What this task involves:
The data below has to be returned exactly, down to the last character.

--- Recorded information ---

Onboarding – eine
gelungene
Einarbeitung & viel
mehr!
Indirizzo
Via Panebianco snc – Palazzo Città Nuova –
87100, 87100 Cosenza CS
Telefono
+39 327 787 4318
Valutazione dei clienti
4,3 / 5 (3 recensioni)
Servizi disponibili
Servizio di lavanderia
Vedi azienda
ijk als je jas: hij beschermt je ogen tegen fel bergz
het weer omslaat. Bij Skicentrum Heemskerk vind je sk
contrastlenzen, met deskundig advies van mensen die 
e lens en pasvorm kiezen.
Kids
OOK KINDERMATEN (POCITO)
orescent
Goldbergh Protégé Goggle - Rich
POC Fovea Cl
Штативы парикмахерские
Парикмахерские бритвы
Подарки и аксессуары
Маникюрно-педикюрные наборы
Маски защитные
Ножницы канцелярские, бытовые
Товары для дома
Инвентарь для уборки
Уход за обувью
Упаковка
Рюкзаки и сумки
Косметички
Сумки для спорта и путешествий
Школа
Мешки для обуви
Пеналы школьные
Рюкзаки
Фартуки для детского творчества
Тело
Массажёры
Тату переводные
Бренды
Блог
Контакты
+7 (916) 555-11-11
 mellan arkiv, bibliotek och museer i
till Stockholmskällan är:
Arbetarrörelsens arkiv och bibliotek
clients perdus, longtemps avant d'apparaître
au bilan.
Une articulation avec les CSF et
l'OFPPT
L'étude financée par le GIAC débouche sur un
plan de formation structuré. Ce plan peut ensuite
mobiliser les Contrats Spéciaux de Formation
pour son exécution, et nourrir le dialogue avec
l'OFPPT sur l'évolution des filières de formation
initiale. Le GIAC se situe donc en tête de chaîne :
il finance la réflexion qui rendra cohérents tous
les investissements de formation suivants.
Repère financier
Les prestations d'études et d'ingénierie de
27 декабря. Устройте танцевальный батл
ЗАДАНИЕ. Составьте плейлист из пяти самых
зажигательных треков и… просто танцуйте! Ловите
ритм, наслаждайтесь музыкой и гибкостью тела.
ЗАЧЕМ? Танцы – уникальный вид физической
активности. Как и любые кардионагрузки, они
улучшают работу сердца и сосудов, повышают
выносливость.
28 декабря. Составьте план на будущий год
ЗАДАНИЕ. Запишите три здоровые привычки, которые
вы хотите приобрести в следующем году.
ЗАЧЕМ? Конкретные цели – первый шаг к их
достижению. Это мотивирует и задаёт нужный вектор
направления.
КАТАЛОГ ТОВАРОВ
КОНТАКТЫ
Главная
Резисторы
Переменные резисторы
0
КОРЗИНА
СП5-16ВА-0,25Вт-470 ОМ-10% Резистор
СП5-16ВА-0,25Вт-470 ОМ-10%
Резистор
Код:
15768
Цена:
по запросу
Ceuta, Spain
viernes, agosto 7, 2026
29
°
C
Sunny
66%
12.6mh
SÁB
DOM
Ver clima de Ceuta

---

Solution:
Onboarding – eine
gelungene
Einarbeitung & viel
mehr!
Indirizzo
Via Panebianco snc – Palazzo Città Nuova –
87100, 87100 Cosenza CS
Telefono
+39 327 787 4318
Valutazione dei clienti
4,3 / 5 (3 recensioni)
Servizi disponibili
Servizio di lavanderia
Vedi azienda
ijk als je jas: hij beschermt je ogen tegen fel bergz
het weer omslaat. Bij Skicentrum Heemskerk vind je sk
contrastlenzen, met deskundig advies van mensen die 
e lens en pasvorm kiezen.
Kids
OOK KINDERMATEN (POCITO)
orescent
Goldbergh Protégé Goggle - Rich
POC Fovea Cl
Штативы парикмахерские
Парикмахерские бритвы
Подарки и аксессуары
Маникюрно-педикюрные наборы
Маски защитные
Ножницы канцелярские, бытовые
Товары для дома
Инвентарь для уборки
Уход за обувью
Упаковка
Рюкзаки и сумки
Косметички
Сумки для спорта и путешествий
Школа
Мешки для обуви
Пеналы школьные
Рюкзаки
Фартуки для детского творчества
Тело
Массажёры
Тату переводные
Бренды
Блог
Контакты
+7 (916) 555-11-11
 mellan arkiv, bibliotek och museer i
till Stockholmskällan är:
Arbetarrörelsens arkiv och bibliotek
clients perdus, longtemps avant d'apparaître
au bilan.
Une articulation avec les CSF et
l'OFPPT
L'étude financée par le GIAC débouche sur un
plan de formation structuré. Ce plan peut ensuite
mobiliser les Contrats Spéciaux de Formation
pour son exécution, et nourrir le dialogue avec
l'OFPPT sur l'évolution des filières de formation
initiale. Le GIAC se situe donc en tête de chaîne :
il finance la réflexion qui rendra cohérents tous
les investissements de formation suivants.
Repère financier
Les prestations d'études et d'ingénierie de
27 декабря. Устройте танцевальный батл
ЗАДАНИЕ. Составьте плейлист из пяти самых
зажигательных треков и… просто танцуйте! Ловите
ритм, наслаждайтесь музыкой и гибкостью тела.
ЗАЧЕМ? Танцы – уникальный вид физической
активности. Как и любые кардионагрузки, они
улучшают работу сердца и сосудов, повышают
выносливость.
28 декабря. Составьте план на будущий год
ЗАДАНИЕ. Запишите три здоровые привычки, которые
вы хотите приобрести в следующем году.
ЗАЧЕМ? Конкретные цели – первый шаг к их
достижению. Это мотивирует и задаёт нужный вектор
направления.
КАТАЛОГ ТОВАРОВ
КОНТАКТЫ
Главная
Резисторы
Переменные резисторы
0
КОРЗИНА
СП5-16ВА-0,25Вт-470 ОМ-10% Резистор
СП5-16ВА-0,25Вт-470 ОМ-10%
Резистор
Код:
15768
Цена:
по запросу
Ceuta, Spain
viernes, agosto 7, 2026
29
°
C
Sunny
66%
12.6mh
SÁB
DOM
Ver clima de Ceuta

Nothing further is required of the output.